# Irish Nationwide 7.25% Regular Saver Rumour



## EasterIsland (21 Jan 2008)

Hi,

Does any one know about this account which the Irish Independant (Jan 9th), expected to be launched the following week.


----------



## Jethro Tull (21 Jan 2008)

If a new member was to open a nationwide account would they benefit in the event of de-mutualisation or is the window for this already closed?


----------



## Godfather (21 Jan 2008)

Dear Easter Island,

you are bringing lovely news... Thank you so much! Let's now cross our fingers this will happen!


----------



## ClubMan (21 Jan 2008)

Jethro Tull said:


> If a new member was to open a nationwide account would they benefit in the event of de-mutualisation or is the window for this already closed?


See the _FAQ _in the "mutuality" forum.
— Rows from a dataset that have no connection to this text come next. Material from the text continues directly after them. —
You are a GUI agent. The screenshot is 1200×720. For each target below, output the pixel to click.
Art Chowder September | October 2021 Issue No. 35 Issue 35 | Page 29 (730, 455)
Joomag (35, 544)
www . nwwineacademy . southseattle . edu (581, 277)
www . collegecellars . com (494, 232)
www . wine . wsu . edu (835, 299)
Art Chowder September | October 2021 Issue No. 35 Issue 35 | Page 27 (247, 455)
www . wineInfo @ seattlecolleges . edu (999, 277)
Basically you need to be a savings member for two years prior to a _DM _to qualify so chances are it's too late.


----------



## ClubMan (21 Jan 2008)

One problem with _INBS _compared to others is (as far as I know) no online banking. Havint to write to them or visit a branch makes it more difficult to manage accounts with them.


----------



## askU (21 Jan 2008)

i emailed Irish Nationwide this morning and got the following reply:

_Yes, The Society is intending to launch a Regular Saver Product, the terms & conditions of which have not been fully finalised yet.  We hope to launch it before the end of the month and it will be advertised extensively when it becomes available._


----------



## Godfather (21 Jan 2008)

Hi clubman, isn't the same happening for the EBS reg. saver account sorry? As far as I know you don't have internet banking on reg. saver accounts only with EBS...


----------



## ClubMan (21 Jan 2008)

Godfather said:


> Hi clubman, isn't the same happening for the EBS reg. saver account sorry?


What do you mean?


> As far as I know you don't have internet banking on reg. saver accounts only with EBS...
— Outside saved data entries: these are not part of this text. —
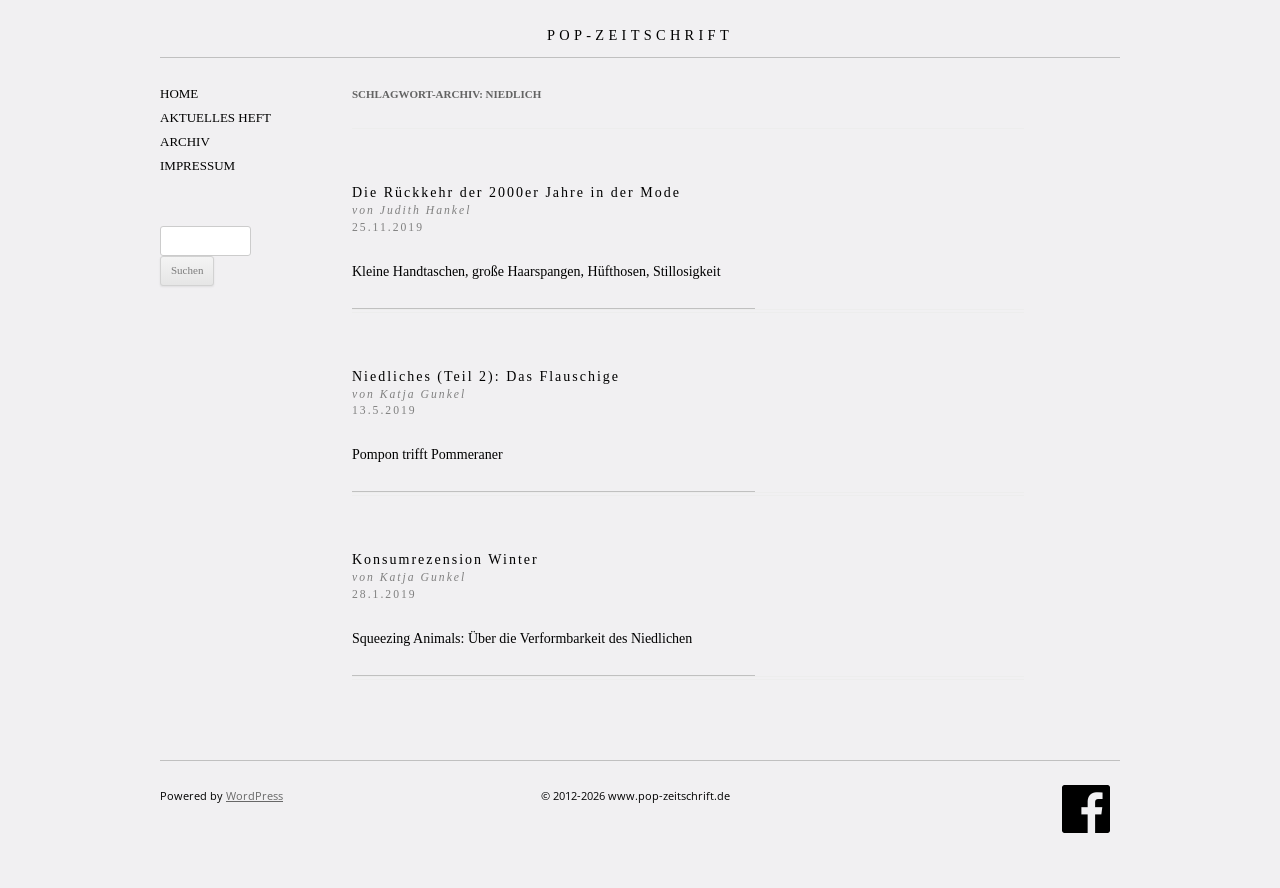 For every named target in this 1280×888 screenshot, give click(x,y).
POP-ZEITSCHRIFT (640, 35)
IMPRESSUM (197, 165)
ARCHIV (185, 141)
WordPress (254, 795)
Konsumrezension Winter (445, 576)
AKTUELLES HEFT (215, 117)
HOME (179, 93) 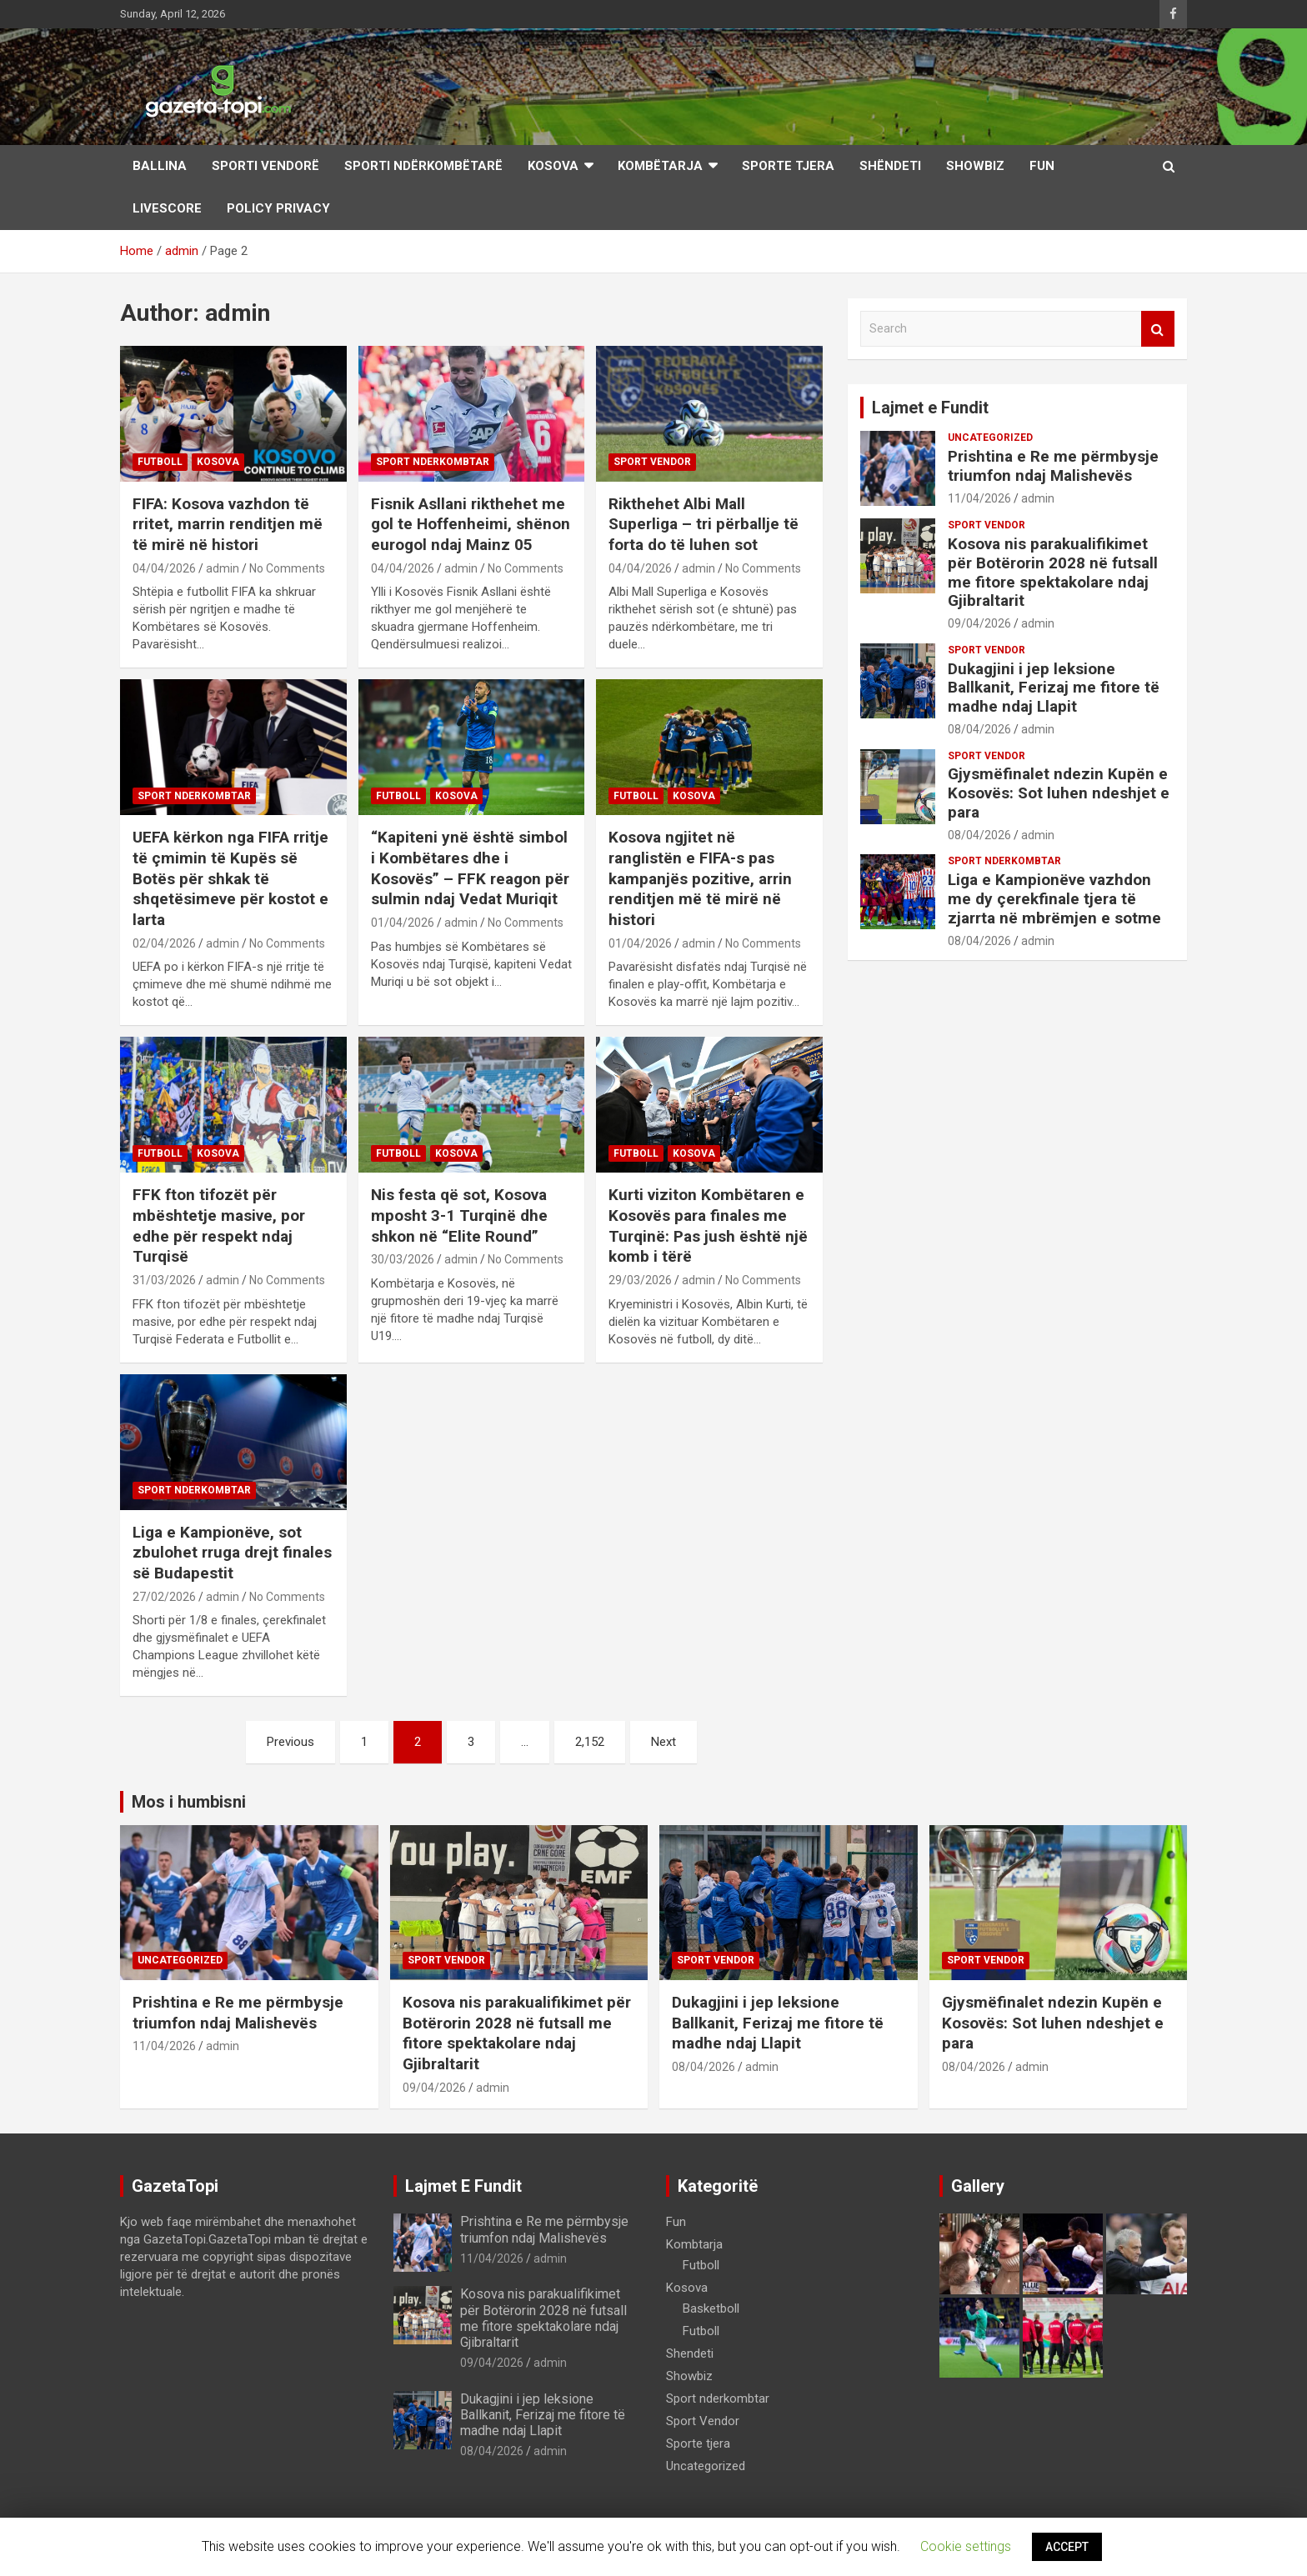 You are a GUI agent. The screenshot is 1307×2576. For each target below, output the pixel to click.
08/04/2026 (979, 729)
In my experience _EBS's _online banking offering is rubbish. All I could do with some _Summit _investments and _SSIA _was check the balance. That was it. I don't know if they offer anything better or more fully features on other accounts.


----------



## Godfather (26 Jan 2008)

The upcoming week can be the "big" week for the best reg. saver's rate ever... Crossing my fingers that the rate can be guaranteed for a while!


----------



## sapmanie (26 Jan 2008)

Which earns more interest?

€20,000 lump sum at 5% for 1 year, or
€1000 a month drip-fed into an a/c at 7% ?


----------



## ClubMan (26 Jan 2008)

sapmanie said:


> Which earns more interest?
> 
> €20,000 lump sum at 5% for 1 year, or
> €1000 a month drip-fed into an a/c at 7% ?


Do both? Regular saver at 7% drip fed €1K p.m. from a lump sum account initially holding €20K at 5% will maximise interest returns.

However head to head...

€20K @ 5% _CAR _= €1K gross or €800 net of _DIRT_

€1K p.m. for a year into a 7% _CAR _account = €450 gross or €360 net of _DIRT_. See this calculator. Note that this ignores the other €8K of the €20K lump sum.


----------



## M007 (31 Jan 2008)

any more info on this product being launched soon?


----------



## Godfather (31 Jan 2008)

I heard that the official communication is going to be delayed a bit... (rumour as well)


----------